You want your spouse or registered domestic partner to make decisions for you if you are incapacitated. You want to leave your assets to your spouse or partner when you die. It’s automatic, right?

Marital status alone does not authorize you to make decisions for your incapacitated spouse or partner. Your significant other may not be entitled to receive all of your assets if you die, and vice versa. Without proper planning, it may become necessary to initiate conservatorship and/or probate proceedings. You or your significant other could also find yourself sharing assets with unintended beneficiaries.

Married Parents

You’ve been responsible adults, working hard to earn a living and raise your family the right way. You own your home (don’t worry, that mortgage will be paid off some day!) You maximize contributions to your retirement plans. You started 529 college savings plans for your children. Most recently, you increased your life insurance death benefits just in case. You just need a simple will, right?

A will alone generally guarantees that your family affairs will be subject to court proceedings. Although you designated beneficiaries for your retirement plans and life insurance policies, your minor children cannot control their inheritance. A guardian of the estate must be appointed by the court. These hassles could be avoided if you created and funded a family revocable living trust. The trust would also provide a layer of incapacity planning, though you still need powers of attorney and advance health care directives. And don’t forget your pour-over wills with guardianship provisions.

Single Parents

You have the primary responsibility of protecting your children. Ideally, their other parent is a suitable guardian. However, this is not always the case. In any event, you may not want your ex to control the purse strings.
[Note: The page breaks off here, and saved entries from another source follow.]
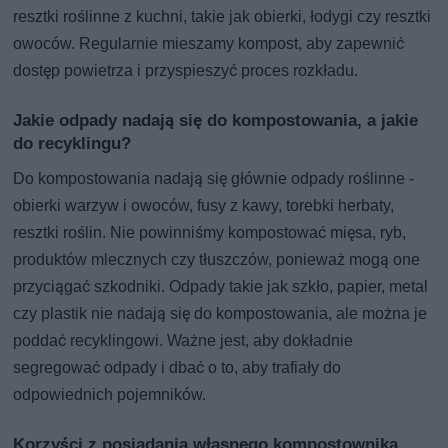
resztki roślinne z kuchni, takie jak obierki, łodygi czy resztki
owoców. Regularnie mieszamy kompost, aby zapewnić
dostęp powietrza i przyspieszyć proces rozkładu.
Jakie odpady nadają się do kompostowania, a jakie
do recyklingu?
Do kompostowania nadają się głównie odpady roślinne -
obierki warzyw i owoców, fusy z kawy, torebki herbaty,
resztki roślin. Nie powinniśmy kompostować mięsa, ryb,
produktów mlecznych czy tłuszczów, ponieważ mogą one
przyciągać szkodniki. Odpady takie jak szkło, papier, metal
czy plastik nie nadają się do kompostowania, ale można je
poddać recyklingowi. Ważne jest, aby dokładnie
segregować odpady i dbać o to, aby trafiały do
odpowiednich pojemników.
Korzyści z posiadania własnego kompostownika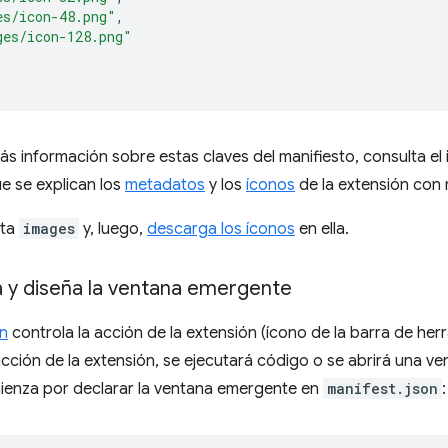
es/icon-48.png"
,
ges/icon-128.png"
s información sobre estas claves del manifiesto, consulta el 
ue se explican los
metadatos
y los
íconos
de la extensión con 
eta
images
y, luego,
descarga los íconos
en ella.
a y diseña la ventana emergente
n
controla la acción de la extensión (ícono de la barra de her
 acción de la extensión, se ejecutará código o se abrirá una
ienza por declarar la ventana emergente en
manifest.json
: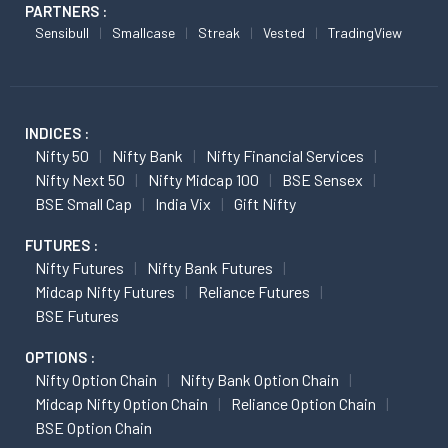
PARTNERS :
Sensibull
Smallcase
Streak
Vested
TradingView
INDICES :
Nifty 50
Nifty Bank
Nifty Financial Services
Nifty Next 50
Nifty Midcap 100
BSE Sensex
BSE Small Cap
India Vix
Gift Nifty
FUTURES :
Nifty Futures
Nifty Bank Futures
Midcap Nifty Futures
Reliance Futures
BSE Futures
OPTIONS :
Nifty Option Chain
Nifty Bank Option Chain
Midcap Nifty Option Chain
Reliance Option Chain
BSE Option Chain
You need to take the necessary steps to legally document who you want raising your children, how you want your children raised, and how you want your assets handled in case anything happens to you.

Blended Families

You are a blended family. Either you or your significant other have children from a prior relationship. No matter how close or friendly you think your significant other and your children are, or vice versa, a simple and unavoidable conflict arises at death. There is no way around it, you must plan ahead to reduce conflict for the people you love.

The great news is that you can mitigate this conflict. When you are informed, educated, and empowered, you can make the correct decisions for all members of your family. You can even take advance action to support their being on the same team in a time of grief if and when something happens to you.

Unmarried, Unregistered Life Partners

If you are neither married to, nor registered as domestic partners with, your life partner, the law offers you no protection.

Without an estate plan, the person you love most in the world may be denied access to your beside as you face death. Your life partner may be kicked out of your home, ejected from your business, and locked out of your finances. Worst of all, if you have children together, those children may be taken away from the only other parent they have known.

Caring Human Beings

Perhaps you have no significant other or offspring. No matter who your family is, you have people and things you care about. You have worked hard, you want to be prepared, and you want to ease the burden that your loved ones will inevitably face.

No matter your situation, estate planning will give you peace of mind that the people and things you care about are protected.